FAISS Wrapper

class deslib.util.faiss_knn_wrapper.FaissKNNClassifier(n_neighbors=5, n_jobs=None, algorithm='brute', n_cells=100, n_probes=1)[source]

Scikit-learn wrapper interface for Faiss KNN.

Parameters:
n_neighbors : int (Default = 5)

Number of neighbors used in the nearest neighbor search.

n_jobs : int (Default = None)
The number of jobs to run in parallel for both fit and predict.

If -1, then the number of jobs is set to the number of cores.

algorithm : {‘brute’, ‘voronoi’} (Default = ‘brute’)

Algorithm used to compute the nearest neighbors:

  • ‘brute’ will use the :class: IndexFlatL2 class from faiss.
  • ‘voronoi’ will use IndexIVFFlat class from faiss.
  • ‘hierarchical’ will use IndexHNSWFlat class from faiss.

Note that selecting ‘voronoi’ the system takes more time during training, however it can significantly improve the search time on inference. ‘hierarchical’ produce very fast and accurate indexes, however it has a higher memory requirement. It’s recommended when you have a lots of RAM or the dataset is small.

For more information see: https://github.com/facebookresearch/faiss/wiki/Guidelines-to-choose-an-index

n_cells : int (Default = 100)

Number of voronoi cells. Only used when algorithm==’voronoi’.

n_probes : int (Default = 1)

Number of cells that are visited to perform the search. Note that the search time roughly increases linearly with the number of probes. Only used when algorithm==’voronoi’.

References

Johnson Jeff, Matthijs Douze, and Hervé Jégou. “Billion-scale similarity search with gpus.” arXiv preprint arXiv:1702.08734 (2017).

fit(X, y)[source]

Fit the model according to the given training data.

Parameters:
X : array of shape (n_samples, n_features)

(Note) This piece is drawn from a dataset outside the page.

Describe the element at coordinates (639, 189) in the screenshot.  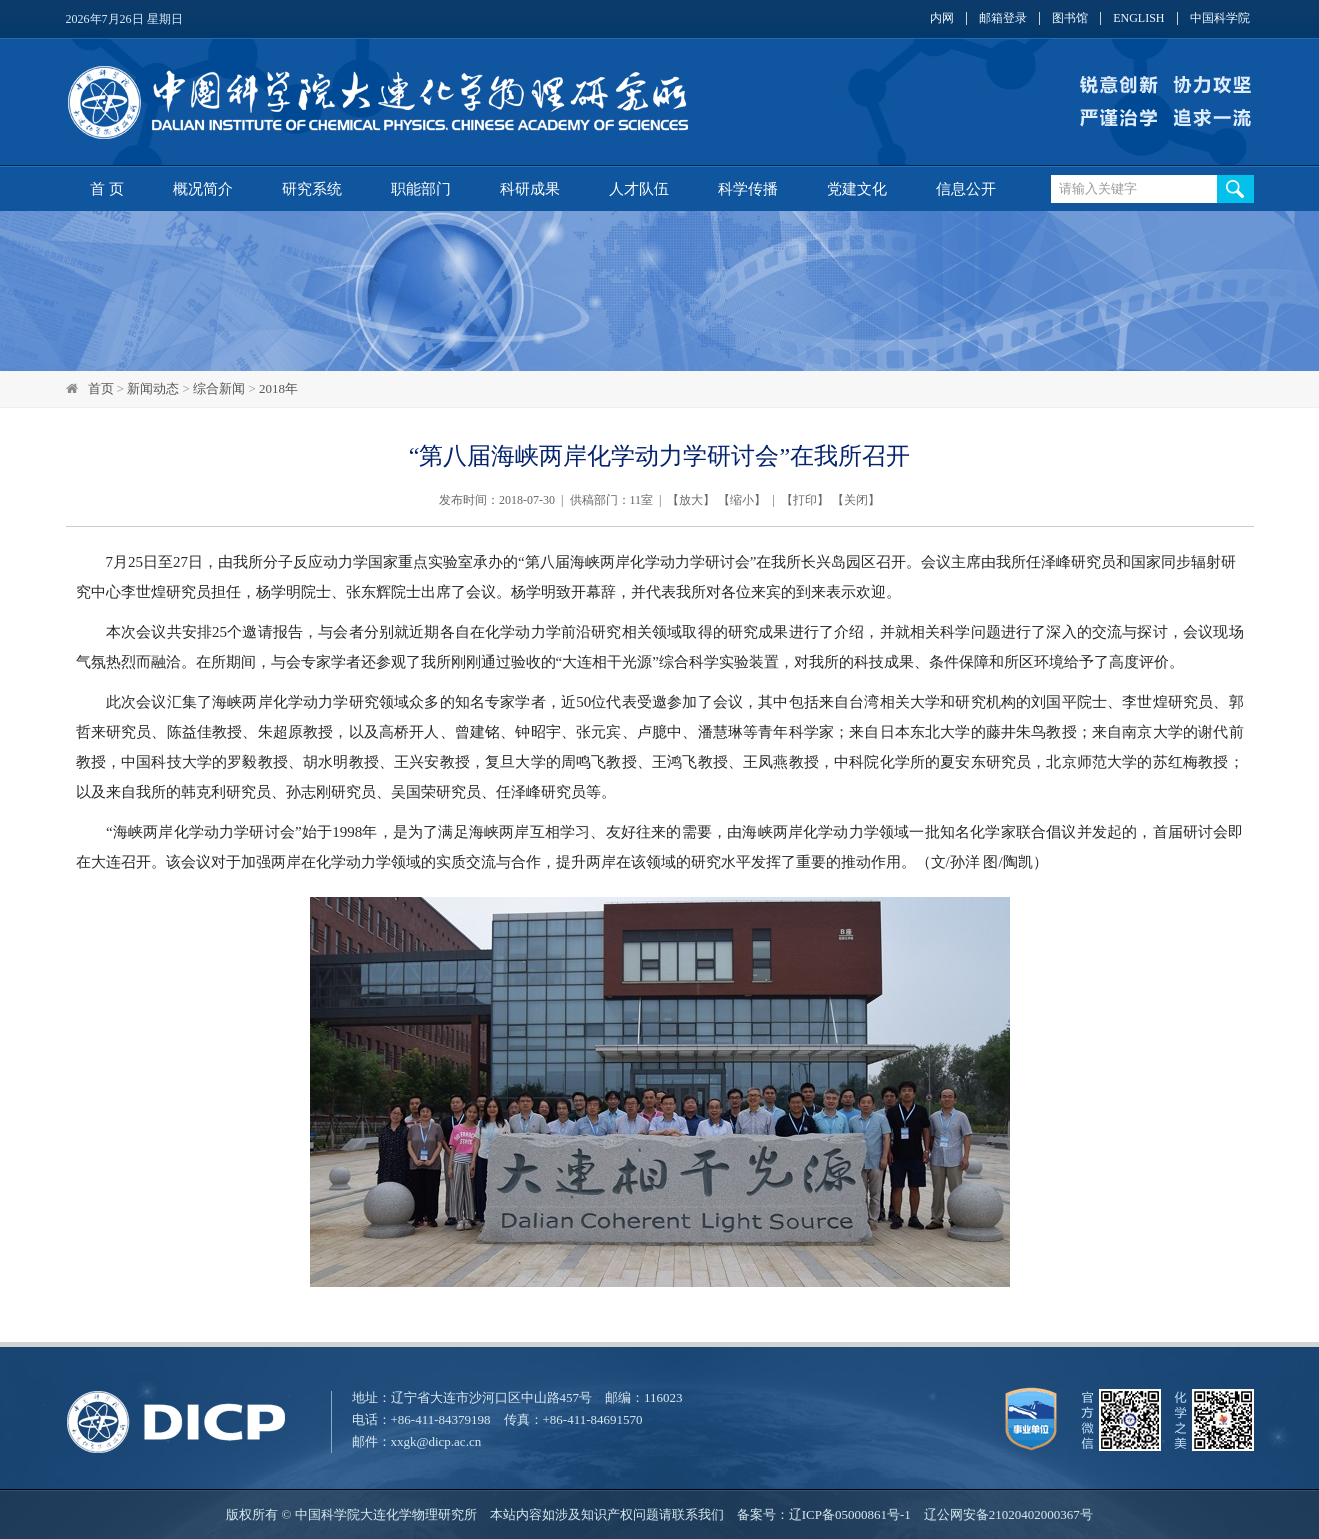
I see `人才队伍` at that location.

Data used to fit the model.

y : array of shape (n_samples)

class labels of each example in X.

kneighbors(X, n_neighbors=None, return_distance=True)[source]

Finds the K-neighbors of a point.

Parameters:
X : array of shape (n_samples, n_features)

The input data.

n_neighbors : int

Number of neighbors to get (default is the value passed to the constructor).

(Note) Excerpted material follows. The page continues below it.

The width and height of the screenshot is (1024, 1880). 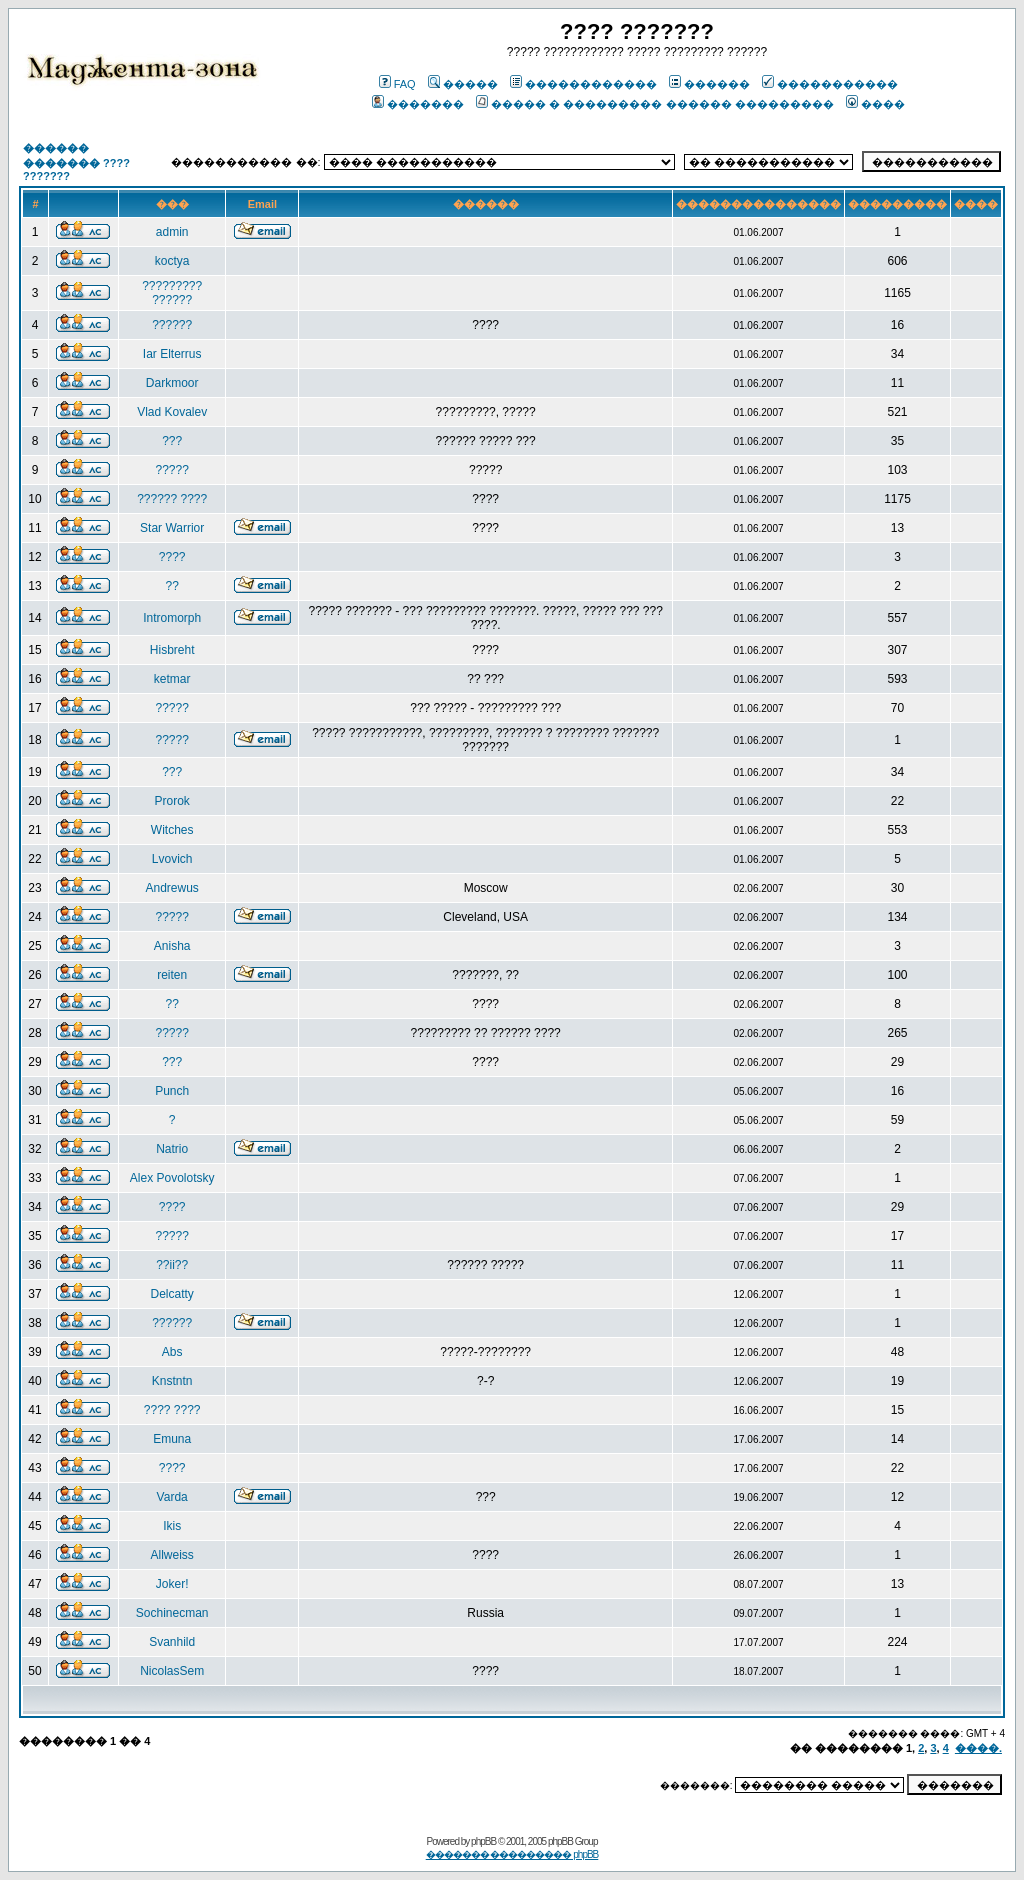 What do you see at coordinates (512, 1854) in the screenshot?
I see `������� ��������� phpBB` at bounding box center [512, 1854].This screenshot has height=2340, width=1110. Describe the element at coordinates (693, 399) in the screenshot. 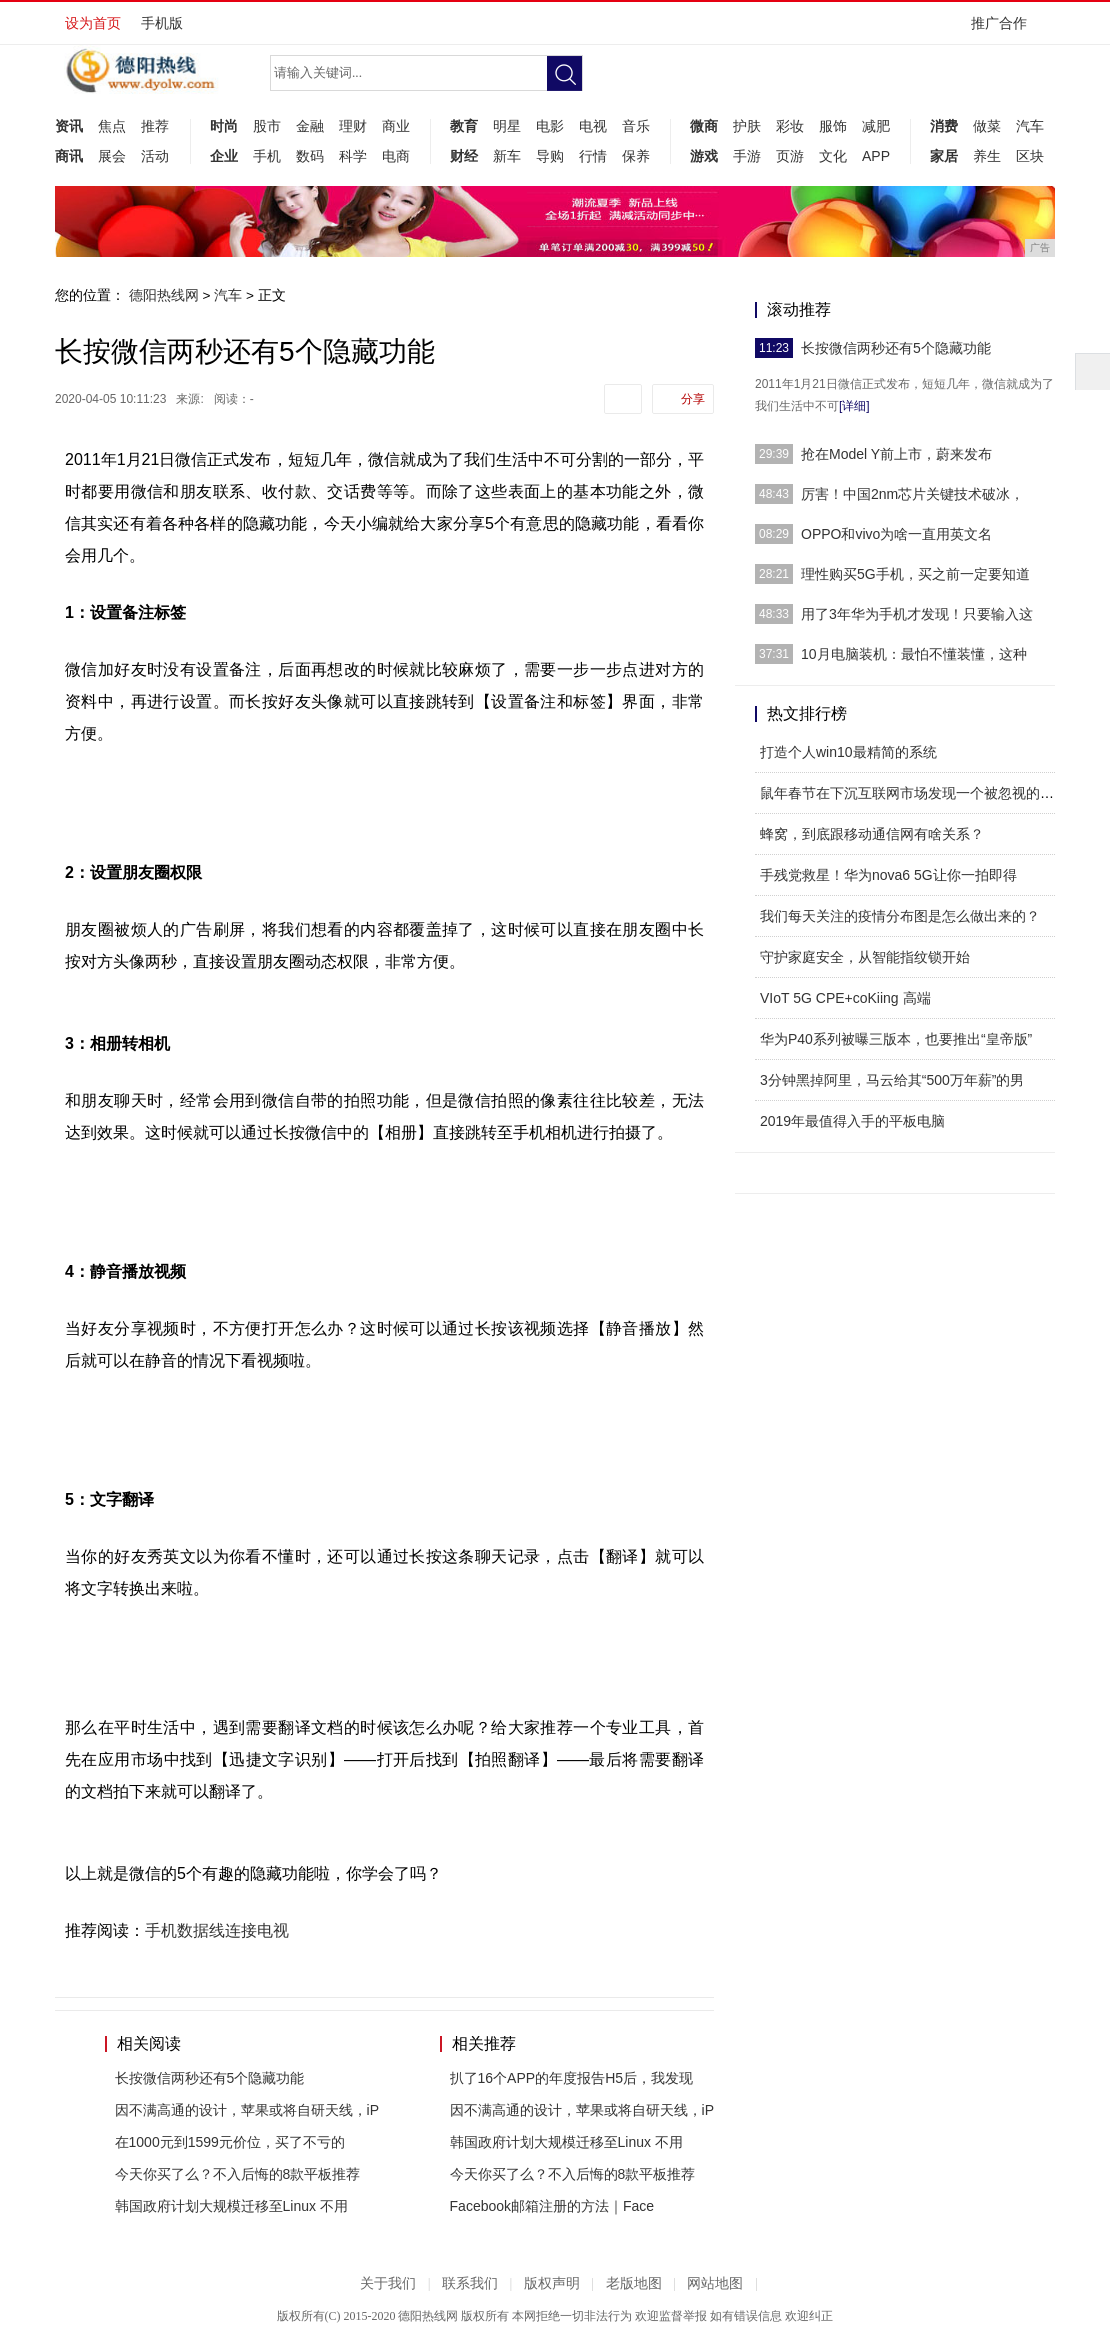

I see `分享` at that location.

return_distance : boolean, optional. Defaults to True.

If False, distances will not be returned

Returns:
dists : list of shape = [n_samples, k]

The distances between the query and each sample in the region of competence. The vector is ordered in an ascending fashion.

idx : list of shape = [n_samples, k]

Indices of the instances belonging to the region of competence of the given query sample.

predict(X)[source]

Predict the class label for each sample in X.

Parameters:
X : array of shape (n_samples, n_features)

The input data.

Returns:
preds : array, shape (n_samples,)

Class labels for samples in X.

predict_proba(X)[source]

Estimates the posterior probabilities for sample in X.

Parameters:
X : array of shape (n_samples, n_features)

The input data.

Returns:
preds_proba : array of shape (n_samples, n_classes)

Probabilities estimates for each sample in X.